### Problem description
Every line with "Доставка" in it must be copied from the data.

(Items from a dataset)
Segment Open

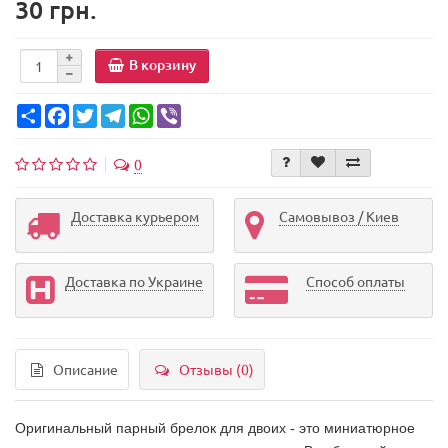
30 грн.
В корзину
Share
Facebook
Twitter
Telegram
WhatsApp
Viber
0
Доставка курьером
Самовывоз / Киев
Доставка по Украине
Способ оплаты
Описание
Отзывы (0)
Оригинальный парный брелок для двоих - это миниатюрное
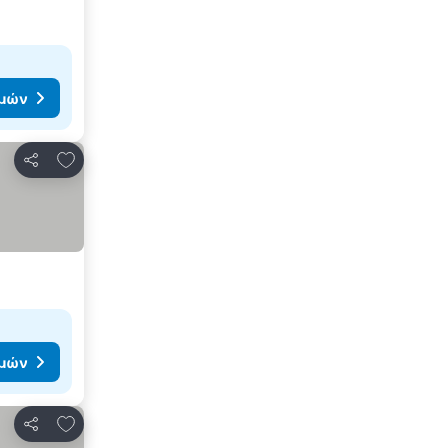
ιμών
Προσθήκη στα αγαπημένα
Κοινοποίηση
ιμών
Προσθήκη στα αγαπημένα
Κοινοποίηση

Segment Closed

### Output for this task
Доставка курьером
Доставка по Украине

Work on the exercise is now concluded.